# Gold yield on RAM fingers



## Rreyes097 (Sep 11, 2021)

Good morning gold refining forum! Just wanted to enter some yield data. I recently processed 6.16 lb of goldfingers and other gold-plated items such as SIM cards and other small gold-plated stuff where the gold isn't attached to metal such as pins or jewelry. Ribbon cable ends and things like that. Well I managed to recover 11.6 grams of gold. I had my hopes low so as not to be let down when I got the f yield. But this exceeded my expectations. Can anyone tell me whether or not this is an average yield? They were all closely trimmed.


----------



## jimdoc (Sep 11, 2021)

Sounds about right.....or average.


----------



## Martijn (Sep 11, 2021)

Nice yield! 
We do love to see pictutes of shiny buttons to celebrate the succes of your achievements.


----------



## Rreyes097 (Sep 11, 2021)

I'll have a picture of the gold. After I process the rest of my materials. But thanks. The forum was instrumental in getting this gold.

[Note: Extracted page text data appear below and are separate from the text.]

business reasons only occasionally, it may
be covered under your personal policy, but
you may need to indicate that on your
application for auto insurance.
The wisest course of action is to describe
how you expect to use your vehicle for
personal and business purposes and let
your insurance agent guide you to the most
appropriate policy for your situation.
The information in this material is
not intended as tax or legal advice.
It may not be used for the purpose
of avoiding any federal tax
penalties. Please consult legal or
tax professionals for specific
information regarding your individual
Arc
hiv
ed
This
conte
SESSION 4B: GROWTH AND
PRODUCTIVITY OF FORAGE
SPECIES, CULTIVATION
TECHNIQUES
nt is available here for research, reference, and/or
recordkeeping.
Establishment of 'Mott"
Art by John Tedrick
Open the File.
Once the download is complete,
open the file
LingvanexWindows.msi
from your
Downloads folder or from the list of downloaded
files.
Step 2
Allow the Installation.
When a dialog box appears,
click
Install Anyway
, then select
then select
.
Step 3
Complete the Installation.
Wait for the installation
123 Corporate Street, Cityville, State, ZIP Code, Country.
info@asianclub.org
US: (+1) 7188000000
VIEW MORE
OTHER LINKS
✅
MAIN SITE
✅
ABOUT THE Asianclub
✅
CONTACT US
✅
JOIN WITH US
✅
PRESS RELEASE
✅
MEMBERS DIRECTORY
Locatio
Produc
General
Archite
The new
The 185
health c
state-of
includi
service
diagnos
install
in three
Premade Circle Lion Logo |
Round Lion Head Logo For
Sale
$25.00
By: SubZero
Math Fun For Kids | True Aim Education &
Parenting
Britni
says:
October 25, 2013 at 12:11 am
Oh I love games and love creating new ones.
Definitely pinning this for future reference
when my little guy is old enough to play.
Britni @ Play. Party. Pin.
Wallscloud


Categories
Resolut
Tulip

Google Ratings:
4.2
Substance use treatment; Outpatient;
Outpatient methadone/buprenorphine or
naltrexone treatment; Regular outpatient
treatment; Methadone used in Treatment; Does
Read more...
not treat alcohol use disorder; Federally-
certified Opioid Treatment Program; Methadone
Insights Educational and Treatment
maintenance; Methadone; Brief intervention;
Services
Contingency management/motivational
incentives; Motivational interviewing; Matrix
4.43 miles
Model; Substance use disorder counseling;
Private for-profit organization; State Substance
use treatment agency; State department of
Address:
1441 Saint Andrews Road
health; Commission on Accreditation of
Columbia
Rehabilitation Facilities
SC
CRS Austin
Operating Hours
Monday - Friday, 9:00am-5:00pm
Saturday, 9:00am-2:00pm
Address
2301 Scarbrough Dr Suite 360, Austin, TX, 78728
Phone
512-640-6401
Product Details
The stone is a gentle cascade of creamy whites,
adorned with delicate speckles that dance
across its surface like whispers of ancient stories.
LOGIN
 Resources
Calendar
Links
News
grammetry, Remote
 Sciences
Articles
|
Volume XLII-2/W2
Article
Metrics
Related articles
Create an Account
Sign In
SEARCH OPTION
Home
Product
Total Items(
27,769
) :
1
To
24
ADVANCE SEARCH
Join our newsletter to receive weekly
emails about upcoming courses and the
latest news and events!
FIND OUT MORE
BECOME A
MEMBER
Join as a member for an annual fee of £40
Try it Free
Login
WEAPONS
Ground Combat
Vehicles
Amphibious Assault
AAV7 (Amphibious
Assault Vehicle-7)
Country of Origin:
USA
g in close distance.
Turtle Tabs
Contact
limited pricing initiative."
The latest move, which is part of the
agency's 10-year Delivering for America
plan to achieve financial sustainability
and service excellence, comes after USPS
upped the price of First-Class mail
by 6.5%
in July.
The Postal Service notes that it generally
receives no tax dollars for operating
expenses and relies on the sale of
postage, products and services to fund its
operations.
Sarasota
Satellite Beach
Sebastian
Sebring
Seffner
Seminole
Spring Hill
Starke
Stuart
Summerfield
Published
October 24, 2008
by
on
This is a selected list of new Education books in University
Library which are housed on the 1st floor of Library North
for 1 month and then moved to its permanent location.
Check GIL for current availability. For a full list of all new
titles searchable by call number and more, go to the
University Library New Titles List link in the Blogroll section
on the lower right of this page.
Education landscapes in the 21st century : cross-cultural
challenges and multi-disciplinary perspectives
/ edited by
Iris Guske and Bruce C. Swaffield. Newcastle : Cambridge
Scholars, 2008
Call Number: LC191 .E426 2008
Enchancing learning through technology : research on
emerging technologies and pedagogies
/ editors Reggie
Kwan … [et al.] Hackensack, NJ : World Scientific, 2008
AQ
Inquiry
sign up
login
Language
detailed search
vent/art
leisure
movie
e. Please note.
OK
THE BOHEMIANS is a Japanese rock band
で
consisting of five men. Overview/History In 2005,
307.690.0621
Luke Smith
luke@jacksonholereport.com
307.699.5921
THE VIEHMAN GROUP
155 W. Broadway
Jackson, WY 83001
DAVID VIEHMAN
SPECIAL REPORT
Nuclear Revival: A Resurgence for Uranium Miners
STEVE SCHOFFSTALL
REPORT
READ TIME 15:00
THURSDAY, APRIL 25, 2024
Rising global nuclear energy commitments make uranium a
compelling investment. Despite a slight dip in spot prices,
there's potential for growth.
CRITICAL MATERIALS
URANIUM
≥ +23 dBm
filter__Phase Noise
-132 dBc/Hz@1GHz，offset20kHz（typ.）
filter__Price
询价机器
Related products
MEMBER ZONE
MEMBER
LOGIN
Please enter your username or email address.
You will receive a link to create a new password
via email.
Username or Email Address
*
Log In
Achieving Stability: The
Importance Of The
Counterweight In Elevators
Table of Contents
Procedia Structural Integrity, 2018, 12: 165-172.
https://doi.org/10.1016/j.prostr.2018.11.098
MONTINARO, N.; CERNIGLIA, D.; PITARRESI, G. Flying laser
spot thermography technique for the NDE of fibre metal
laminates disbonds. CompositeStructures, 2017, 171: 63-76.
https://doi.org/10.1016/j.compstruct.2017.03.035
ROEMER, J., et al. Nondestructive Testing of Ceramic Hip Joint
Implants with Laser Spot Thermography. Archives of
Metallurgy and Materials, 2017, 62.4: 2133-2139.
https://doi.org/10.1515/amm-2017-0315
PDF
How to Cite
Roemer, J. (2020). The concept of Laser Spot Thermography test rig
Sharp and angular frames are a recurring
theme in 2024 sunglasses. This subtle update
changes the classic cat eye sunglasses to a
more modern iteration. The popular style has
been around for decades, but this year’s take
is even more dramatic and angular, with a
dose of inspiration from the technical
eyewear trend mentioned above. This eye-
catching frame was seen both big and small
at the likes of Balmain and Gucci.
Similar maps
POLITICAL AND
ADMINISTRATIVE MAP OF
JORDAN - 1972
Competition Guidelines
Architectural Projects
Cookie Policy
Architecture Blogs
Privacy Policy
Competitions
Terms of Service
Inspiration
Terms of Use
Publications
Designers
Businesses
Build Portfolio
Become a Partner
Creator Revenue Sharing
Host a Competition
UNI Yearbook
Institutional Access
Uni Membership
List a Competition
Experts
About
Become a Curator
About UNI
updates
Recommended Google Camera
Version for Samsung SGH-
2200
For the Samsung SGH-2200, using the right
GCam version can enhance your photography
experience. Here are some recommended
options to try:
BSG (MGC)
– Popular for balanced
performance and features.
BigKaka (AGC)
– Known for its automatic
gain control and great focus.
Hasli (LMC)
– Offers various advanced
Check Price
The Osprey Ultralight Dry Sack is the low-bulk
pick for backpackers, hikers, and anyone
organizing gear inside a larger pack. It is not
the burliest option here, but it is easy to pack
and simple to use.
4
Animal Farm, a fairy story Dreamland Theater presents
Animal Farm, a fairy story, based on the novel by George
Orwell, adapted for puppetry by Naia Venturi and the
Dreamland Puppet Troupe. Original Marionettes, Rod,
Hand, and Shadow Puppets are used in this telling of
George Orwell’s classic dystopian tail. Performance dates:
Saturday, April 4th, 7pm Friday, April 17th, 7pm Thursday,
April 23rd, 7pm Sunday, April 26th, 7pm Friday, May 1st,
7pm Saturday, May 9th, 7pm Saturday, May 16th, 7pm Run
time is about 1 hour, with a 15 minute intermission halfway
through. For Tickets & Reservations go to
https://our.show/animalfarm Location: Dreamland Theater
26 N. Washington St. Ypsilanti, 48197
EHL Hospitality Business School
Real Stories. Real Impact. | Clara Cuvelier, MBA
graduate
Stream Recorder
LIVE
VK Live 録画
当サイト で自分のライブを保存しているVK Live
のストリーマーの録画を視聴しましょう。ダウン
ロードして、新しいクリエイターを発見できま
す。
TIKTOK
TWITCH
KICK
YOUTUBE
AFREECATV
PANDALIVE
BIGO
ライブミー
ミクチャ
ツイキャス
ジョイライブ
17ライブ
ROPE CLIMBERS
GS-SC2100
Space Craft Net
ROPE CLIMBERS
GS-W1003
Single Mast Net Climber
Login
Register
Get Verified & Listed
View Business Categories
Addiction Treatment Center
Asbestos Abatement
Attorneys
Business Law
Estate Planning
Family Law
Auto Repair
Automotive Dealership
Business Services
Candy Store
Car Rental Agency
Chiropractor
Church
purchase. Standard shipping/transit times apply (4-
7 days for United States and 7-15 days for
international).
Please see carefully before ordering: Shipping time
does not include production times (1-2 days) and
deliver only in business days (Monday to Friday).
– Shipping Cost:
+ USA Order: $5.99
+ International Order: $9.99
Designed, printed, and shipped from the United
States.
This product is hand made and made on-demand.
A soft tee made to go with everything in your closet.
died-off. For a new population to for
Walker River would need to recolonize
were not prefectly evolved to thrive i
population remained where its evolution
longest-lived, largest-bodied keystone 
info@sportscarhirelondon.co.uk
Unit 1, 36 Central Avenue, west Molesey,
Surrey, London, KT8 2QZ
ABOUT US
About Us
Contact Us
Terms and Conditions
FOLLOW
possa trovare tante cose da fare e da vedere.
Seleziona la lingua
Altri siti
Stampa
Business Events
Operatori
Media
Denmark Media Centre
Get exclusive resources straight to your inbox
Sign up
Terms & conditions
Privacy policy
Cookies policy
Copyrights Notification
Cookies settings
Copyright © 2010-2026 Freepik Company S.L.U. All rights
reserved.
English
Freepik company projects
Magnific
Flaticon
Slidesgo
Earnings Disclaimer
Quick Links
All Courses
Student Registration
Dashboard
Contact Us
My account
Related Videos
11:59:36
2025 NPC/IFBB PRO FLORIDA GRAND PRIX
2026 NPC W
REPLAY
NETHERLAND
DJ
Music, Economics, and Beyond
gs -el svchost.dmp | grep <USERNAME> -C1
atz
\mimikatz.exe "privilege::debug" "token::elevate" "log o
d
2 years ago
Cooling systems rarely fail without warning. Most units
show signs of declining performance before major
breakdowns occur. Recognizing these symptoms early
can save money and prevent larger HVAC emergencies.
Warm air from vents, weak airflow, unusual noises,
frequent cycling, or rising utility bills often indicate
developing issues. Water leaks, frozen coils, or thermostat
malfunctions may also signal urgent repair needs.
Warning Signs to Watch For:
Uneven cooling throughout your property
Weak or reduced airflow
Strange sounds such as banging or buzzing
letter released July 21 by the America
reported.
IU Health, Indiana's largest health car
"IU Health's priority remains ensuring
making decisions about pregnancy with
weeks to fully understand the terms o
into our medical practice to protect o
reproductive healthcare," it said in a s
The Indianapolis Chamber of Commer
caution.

A big thanks to all the folks here.


----------



## ssmontecarlo (Nov 13, 2022)

Approximately 25 unshielded desktop ram cards equal 1 pound.
10 pounds of ram cards will yeild approximately 1 pound of trimmed ram card fingers.
My yeild from this has been 2 grams or a little over 2 grams of gold.


----------



## refam (Nov 13, 2022)

Or about a 0.004 recovered from the fingers or 0.0004 from whole sticks, either way about $100


----------